Usually, when a farm business is transferred to the next generation, the tax savings realized by the transferors are shared between the transferors and the acquirers. This gives the family business an advantage by allowing it to reinvest in equipment and labour, for example. So better tax fairness would make these kinds of transactions easier and give the buyers a better foundation to grow the business and the sellers a better opportunity to retire. That's really important.
It is difficult to predict how many businesses, in absolute terms, will not be transferred. It is the role of parliamentarians to facilitate intergenerational transfers through Canadian tax laws. We also want to develop a generation of entrepreneurs in Canada. The Canadian economy functions thanks to small and medium-sized businesses. They create the most jobs in Canada, especially in rural areas. So we need to encourage those types of businesses.

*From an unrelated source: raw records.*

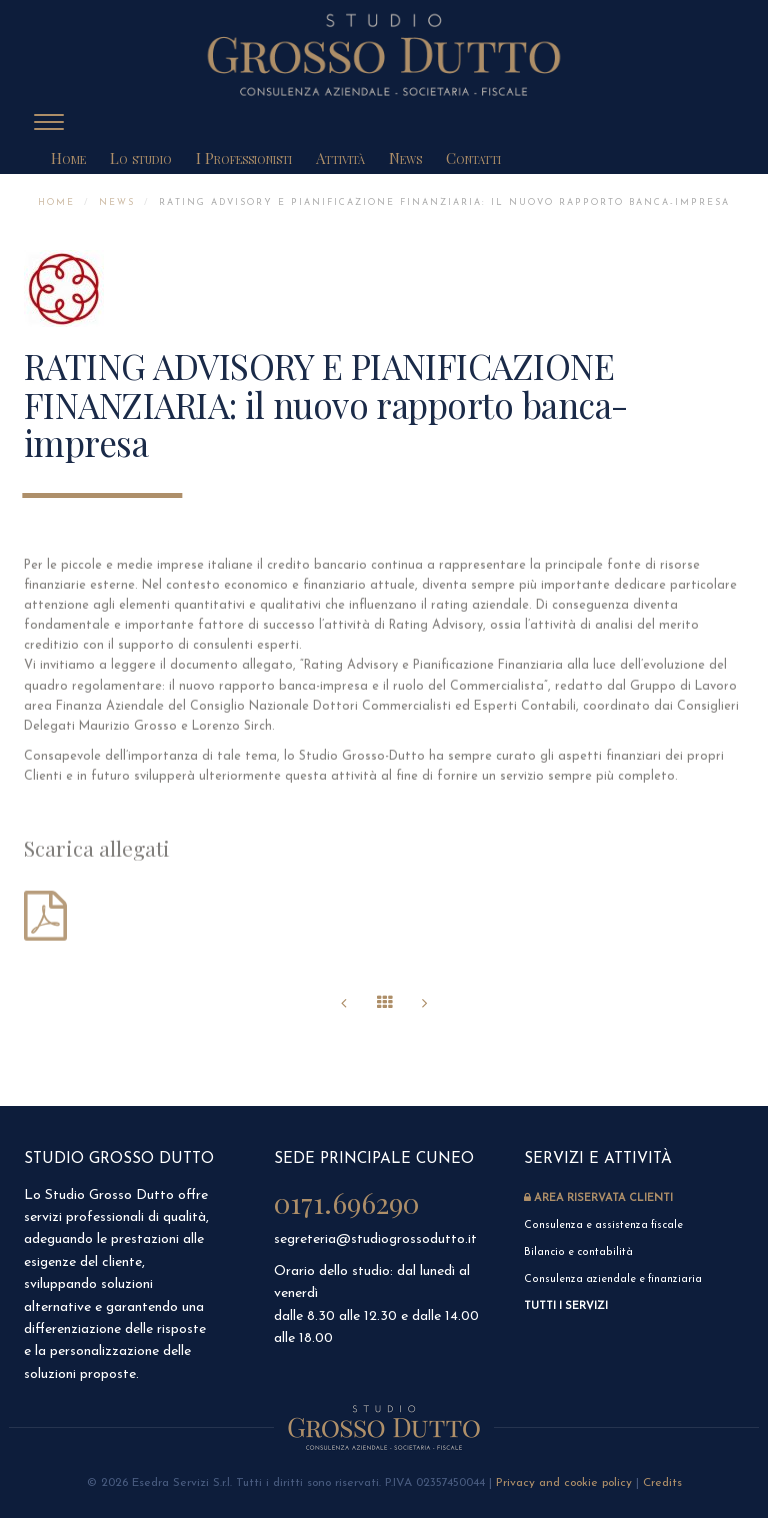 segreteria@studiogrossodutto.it (375, 1239)
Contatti (473, 158)
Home (68, 158)
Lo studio (141, 158)
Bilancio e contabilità (578, 1252)
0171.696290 (346, 1202)
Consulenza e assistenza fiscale (605, 1225)
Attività (340, 158)
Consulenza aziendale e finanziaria (613, 1279)
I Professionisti (244, 158)
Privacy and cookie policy (564, 1483)
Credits (662, 1483)
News (405, 158) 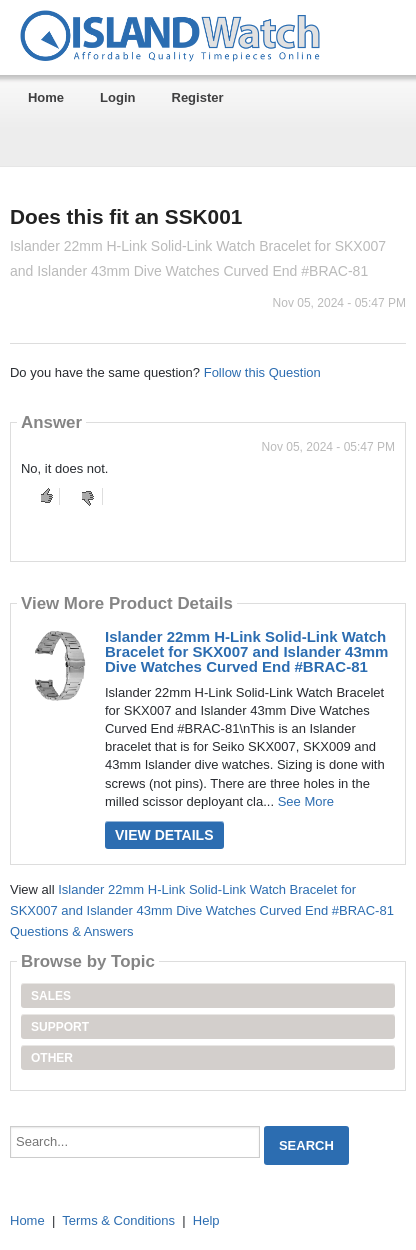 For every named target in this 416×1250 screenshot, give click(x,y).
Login (117, 97)
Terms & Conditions (118, 1220)
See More (306, 801)
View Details (164, 835)
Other (52, 1058)
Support (60, 1027)
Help (206, 1220)
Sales (51, 996)
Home (46, 97)
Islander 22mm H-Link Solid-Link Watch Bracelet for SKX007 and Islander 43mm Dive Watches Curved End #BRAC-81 (246, 651)
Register (198, 97)
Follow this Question (262, 372)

At the same time, the value of agricultural assets is getting higher and higher. Think of the value of land and equipment, among other things. To facilitate the operation of farm businesses, tax law favours incorporation because it allows for better business planning and management. However, when it comes to business transfers, the law penalizes those that are incorporated.
So there is currently a form of incongruity between the tools that the law provides and the supports that are available afterwards, when it comes to transferring businesses. Most small and medium-sized businesses, often built by family, are transferred to other family members first, when possible. To me, that's really important.
It's the role of parliamentarians to correct the situation.